The Special Criminal Court
The Special Criminal Court consists of three judges sitting without a jury and mostly deals with criminal charges involving terrorist organisations, and more recently, charges relating to organised drug activities. The court was established by the Government to hear cases that the ordinary courts might be unable to deal with, because of fears of the possibility of jury intimidation.

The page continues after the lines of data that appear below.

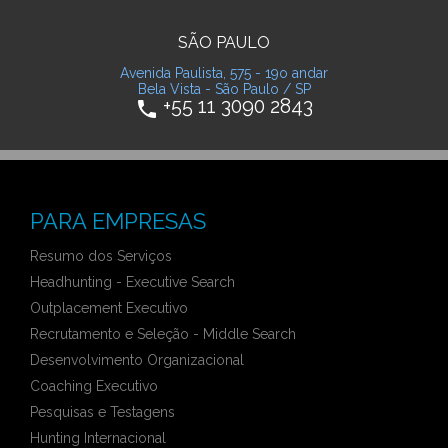
SÃO PAULO
Avenida Paulista, 575 - 19o andar
Bela Vista - São Paulo / SP
+55 11 3090 2843
phone
PARA EMPRESAS
Resumo dos Serviços
Headhunting - Executive Search
Outplacement Executivo
Recrutamento e Seleção - Middle Search
Desenvolvimento Organizacional
Coaching Executivo
Pesquisas e Testagens
Hunting Internacional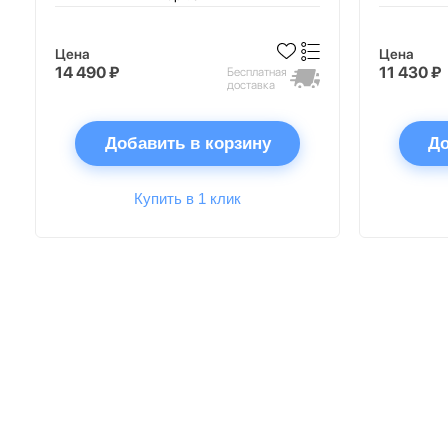
Цена
Цена
14 490 ₽
11 430 ₽
Бесплатная
доставка
Добавить в корзину
До
Купить в 1 клик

The Central Criminal Court
When the High Court is dealing with criminal cases, it is known as the Central Criminal Court. It tries the most serious criminal offences, such as murder and rape, which the Circuit Court cannot deal with. A judge and jury try these cases. Until recently the Court sat only in Dublin. In recent times the Court has travelled to a number of other venues including Cork, Limerick, Sligo, Waterford, Naas and Castlebar.
The High Court
The High Court is based in Dublin and has the power to hear all criminal and civil matters (including family law cases) but usually hears only those cases that cannot be dealt with by the lower courts. This means that in civil actions it hears cases where the claim exceeds €38,000. It also hears appeals from the Circuit Court in civil matters and can give rulings on questions of law raised in the District Court.
The Court of Appeal
The Court of Appeal hears appeals in civil cases from the High Court and appeals in criminal cases from the Circuit Court, Central Criminal Court or Special Criminal Court. It can also give rulings on questions of law raised in the Circuit Court.
The Supreme Court
The Supreme Court is the highest court in Ireland. It hears appeals from the Court of Appeal and the High Court in the limited circumstances set out in the Constitution. Under Article 26 of the Irish Constitution, the President of Ireland may refer any Bill passed by the Oireachtas to the Supreme Court to decide whether it is unconstitutional.

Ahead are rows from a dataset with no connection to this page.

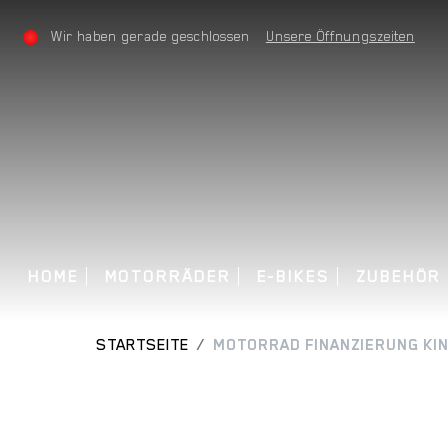
Wir haben gerade geschlossen
Unsere Öffnungszeiten
HOME
MOTORRÄDER
E-BIKES
ZUBEHÖR
STARTSEITE
MOTORRAD FINANZIERUNG KIN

How can you become involved in the court process
You are most likely to come into contact with the courts either because you have taken an action yourself, such as a personal injury claim or because you have been directed to attend in court, for example, as a witness or a juror.
If one person brings a case against another person, they become an active party in a legal case and are known as a litigant, someone who takes an active part in litigation. The person bringing the claim is known as the plaintiff. The person defending the claim is known as the defendant. In a criminal case, a person who has been injured or suffers loss as a result of a crime is usually referred to as the victim. In a criminal action, the victim is not a party to the actual proceedings since crimes are prosecuted by the State.

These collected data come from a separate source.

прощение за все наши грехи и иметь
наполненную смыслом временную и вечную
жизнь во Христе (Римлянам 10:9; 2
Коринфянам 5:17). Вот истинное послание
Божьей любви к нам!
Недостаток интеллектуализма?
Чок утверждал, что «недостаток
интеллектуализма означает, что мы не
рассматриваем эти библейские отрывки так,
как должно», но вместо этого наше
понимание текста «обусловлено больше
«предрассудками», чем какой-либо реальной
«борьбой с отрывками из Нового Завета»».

Sometimes an eyewitness to a road traffic accident or to a crime may be called as a witness at the trial of the case. If called, a witness must give truthful evidence under oath to any questions put to them. Giving false evidence under oath is a crime known as perjury. Expert witnesses such as engineers or doctors may also be called to give evidence within their area of expertise. Trial by jury is one of the most basic rights in a democracy. Jury members are selected from the electoral register and if you are called to serve on a jury you must do so. Some people such as Gardaí and prison officers are exempt from jury service and others can be excused, such as doctors and full-time students. It is an offence not to appear on the date indicated in the jury summons. A jury consists of 12 people and their duty in a criminal trial is to decide whether the accused is guilty or innocent. In a civil trial, they evaluate the evidence and decide whether to find in favour of the plaintiff or the defendant. While the judge guides the jury on matters of law and summarises the evidence given in court, it is the jury that considers the facts and returns the verdict.